* EXERCISE
Could you please retype exactly the lines from the start of the records below through the line that contains "Kernsanierung eines Logistikzentrums.", both included, and leave out the pictures?

* DATA PROVIDED
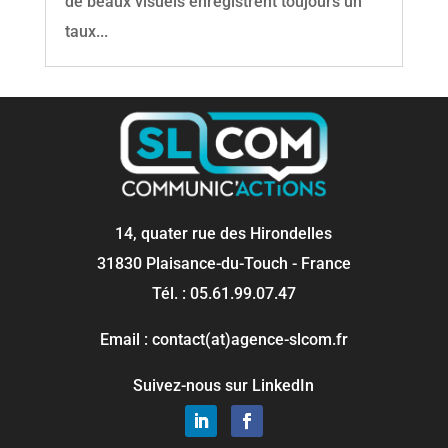
de beaux visuels enregistrent toujours un
taux...
14, quater rue des Hirondelles
31830 Plaisance-du-Touch - France
Tél. : 05.61.99.07.47
Email : contact(at)agence-slcom.fr
Suivez-nous sur LinkedIn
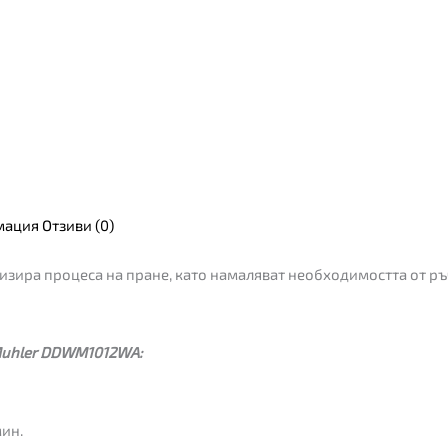
мация
Отзиви (0)
ира процеса на пране, като намаляват необходимостта от ръч
Muhler DDWM1012WA:
мин.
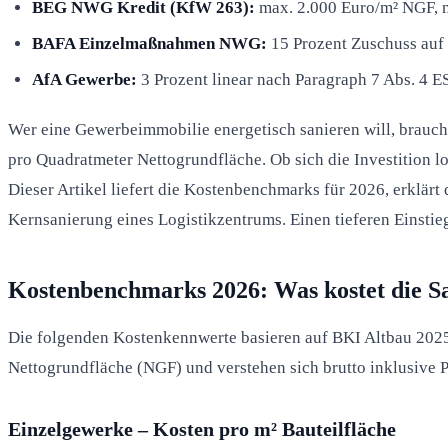
BEG NWG Kredit (KfW 263):
max. 2.000 Euro/m² NGF, m
BAFA Einzelmaßnahmen NWG:
15 Prozent Zuschuss auf
AfA Gewerbe:
3 Prozent linear nach Paragraph 7 Abs. 4 E
Wer eine Gewerbeimmobilie energetisch sanieren will, brauch
pro Quadratmeter Nettogrundfläche. Ob sich die Investition 
Dieser Artikel liefert die Kostenbenchmarks für 2026, erklärt
Kernsanierung eines Logistikzentrums. Einen tieferen Einsti
Kostenbenchmarks 2026: Was kostet die 
Die folgenden Kostenkennwerte basieren auf BKI Altbau 2025
Nettogrundfläche (NGF) und verstehen sich brutto inklusive
Einzelgewerke – Kosten pro m² Bauteilfläche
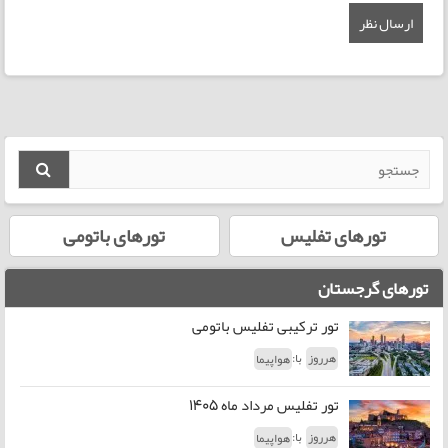
تورهای تفلیس
تورهای باتومی
تورهای گرجستان
تور ترکیبی تفلیس باتومی
با:
هرروز
هواپیما
تور تفلیس مرداد ماه 1405
با:
هرروز
هواپیما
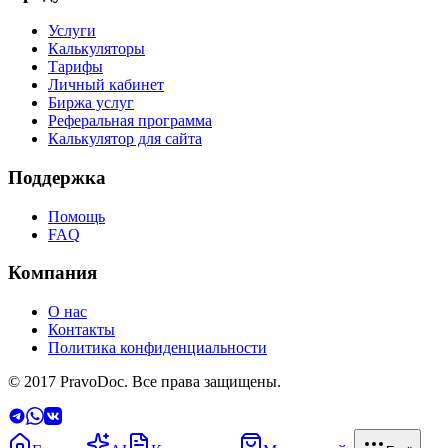
Услуги
Калькуляторы
Тарифы
Личный кабинет
Биржа услуг
Реферальная программа
Калькулятор для сайта
Поддержка
Помощь
FAQ
Компания
О нас
Контакты
Политика конфиденциальности
© 2017 PravoDoc. Все права защищены.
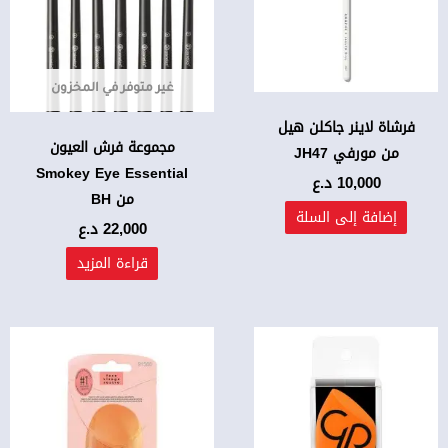
غير متوفر في المخزون
فرشاة لاينر جاكلن هيل
مجموعة فرش العيون
من مورفي JH47
Smokey Eye Essential
10,000
د.ع
من BH
إضافة إلى السلة
22,000
د.ع
قراءة المزيد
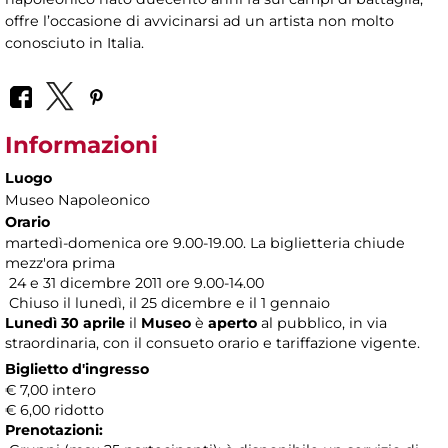
offre l’occasione di avvicinarsi ad un artista non molto
conosciuto in Italia.
Informazioni
Luogo
Museo Napoleonico
Orario
martedì-domenica ore 9.00-19.00. La biglietteria chiude
mezz'ora prima
24 e 31 dicembre 2011 ore 9.00-14.00
Chiuso il lunedì, il 25 dicembre e il 1 gennaio
Lunedì 30 aprile
il
Museo
è
aperto
al pubblico, in via
straordinaria, con il consueto orario e tariffazione vigente.
Biglietto d'ingresso
€ 7,00 intero
€ 6,00 ridotto
Prenotazioni:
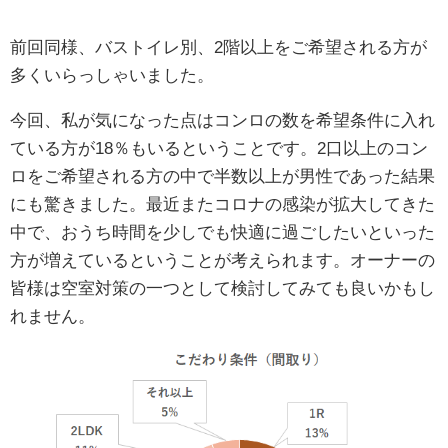
前回同様、バストイレ別、2階以上をご希望される方が
多くいらっしゃいました。
今回、私が気になった点はコンロの数を希望条件に入れ
ている方が18％もいるということです。2口以上のコン
ロをご希望される方の中で半数以上が男性であった結果
にも驚きました。最近またコロナの感染が拡大してきた
中で、おうち時間を少しでも快適に過ごしたいといった
方が増えているということが考えられます。オーナーの
皆様は空室対策の一つとして検討してみても良いかもし
れません。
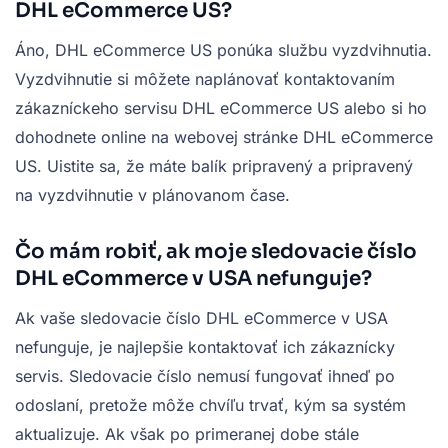
DHL eCommerce US?
Áno, DHL eCommerce US ponúka službu vyzdvihnutia.
Vyzdvihnutie si môžete naplánovať kontaktovaním
zákazníckeho servisu DHL eCommerce US alebo si ho
dohodnete online na webovej stránke DHL eCommerce
US. Uistite sa, že máte balík pripravený a pripravený
na vyzdvihnutie v plánovanom čase.
Čo mám robiť, ak moje sledovacie číslo
DHL eCommerce v USA nefunguje?
Ak vaše sledovacie číslo DHL eCommerce v USA
nefunguje, je najlepšie kontaktovať ich zákaznícky
servis. Sledovacie číslo nemusí fungovať ihneď po
odoslaní, pretože môže chvíľu trvať, kým sa systém
aktualizuje. Ak však po primeranej dobe stále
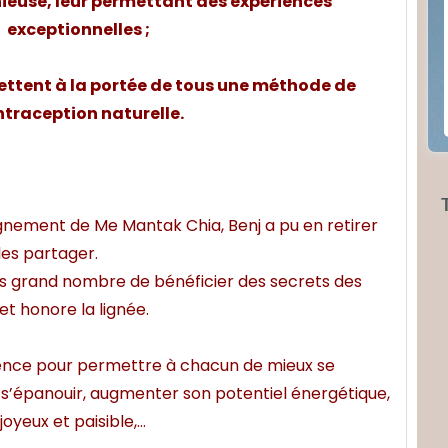
ieuse, leur permettant des expériences
exceptionnelles ;
mettent à la portée de tous une méthode de
traception naturelle.
ignement de Me Mantak Chia, Benj a pu en retirer
les partager.
us grand nombre de bénéficier des secrets des
et honore la lignée.
ience pour permettre à chacun de mieux se
, s’épanouir, augmenter son potentiel énergétique,
yeux et paisible,…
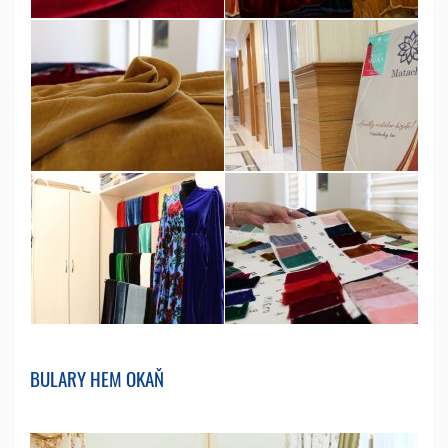
BULARY HEM OKAŇ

* REPLY TO THE TASK
de beaux visuels enregistrent toujours un
taux...
14, quater rue des Hirondelles
31830 Plaisance-du-Touch - France
Tél. : 05.61.99.07.47
Email : contact(at)agence-slcom.fr
Suivez-nous sur LinkedIn
мация
Отзиви (0)
ира процеса на пране, като намаляват необходимостта от ръч
Muhler DDWM1012WA:
мин.
BEG NWG Kredit (KfW 263):
max. 2.000 Euro/m² NGF, m
BAFA Einzelmaßnahmen NWG:
15 Prozent Zuschuss auf
AfA Gewerbe:
3 Prozent linear nach Paragraph 7 Abs. 4 E
Wer eine Gewerbeimmobilie energetisch sanieren will, brauch
pro Quadratmeter Nettogrundfläche. Ob sich die Investition 
Dieser Artikel liefert die Kostenbenchmarks für 2026, erklärt
Kernsanierung eines Logistikzentrums. Einen tieferen Einsti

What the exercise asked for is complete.